Physically based modelling: The work on advanced techniques for the simulation of objects and phenomena that obey the laws of physics also started early on within CGL. These techniques were a critical part of the success of the digital humans technology, in particular the applications in surgery. Unsurprisingly, visual effects artists have been among the first to use them. CGL open-sourced all these technologies which helped speed up their adoption. Key to the success of these simulation methods is striking a balance between adherence to the laws of physics and leaving room for creative artistic expression. It is apparent that Gross and his CGL colleagues have managed to thread that fine line as it was this technology that earned them their first Sci-Tech Oscar in 2013. This same line of research also bore fruit in the form of a physics engine to create real-time simulations for computer games. Gross and some of his students founded a spin-off called NovodeX to commercialise that technology. In 2004, NovodeX was acquired by Ageia, a fabless semiconductor company, who used the technology to build physics processing units (PPU). Ageia was in turn bought by NVIDIA in 2008. The physics engine technology and the CGL alumni that developed it formed the seed of the NVIDIA research team in Zurich, which remains active today.

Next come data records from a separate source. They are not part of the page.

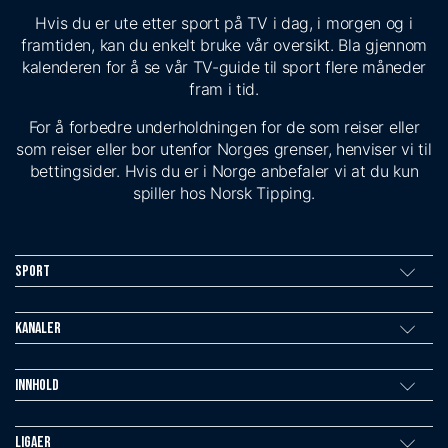
Hvis du er ute etter sport på TV i dag, i morgen og i
framtiden, kan du enkelt bruke vår oversikt. Bla gjennom
kalenderen for å se vår TV-guide til sport flere måneder
fram i tid.
For å forbedre underholdningen for de som reiser eller
som reiser eller bor utenfor Norges grenser, henviser vi til
bettingsider. Hvis du er i Norge anbefaler vi at du kun
spiller hos Norsk Tipping.
Sport
Kanaler
Innhold
Ligaer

Telepresence: One of the pioneering projects Gross is most proud of is a virtual reality system called blue-c that resembled a holodeck. It was a 3 million Swiss francs project and it was well ahead of its time. Using this technology, two or more people were able to meet in virtual spaces. The CGL papers on the project still get cited as telepresence is coming back strong again.

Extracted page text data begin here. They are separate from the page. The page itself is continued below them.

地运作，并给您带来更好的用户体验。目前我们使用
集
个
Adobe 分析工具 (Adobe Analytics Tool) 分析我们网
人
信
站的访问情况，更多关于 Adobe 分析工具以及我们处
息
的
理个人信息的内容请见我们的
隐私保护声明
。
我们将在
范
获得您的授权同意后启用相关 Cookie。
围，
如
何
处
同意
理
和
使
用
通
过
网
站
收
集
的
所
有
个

Dybuster: This line of work was born as a personal project in which Gross combined his knowledge of computer graphics, multimodality, machine learning and information theory to create a computerised training system to help children affected by dyslexia. With the help of his Master’s student Christian Vögeli, Gross built a version of the system that proved very effective in tests with third- to fourth-graders. They created a company called Dybuster that delivered the system very successfully to Swiss elementary schools. There are now versions of it in five languages, and it’s no longer limited to dyslexia. It also helps with language training, and even with dyscalculia. To date, more than 100 000 children have benefited from it. Gross rates it as of the most rewarding projects he’s ever worked on.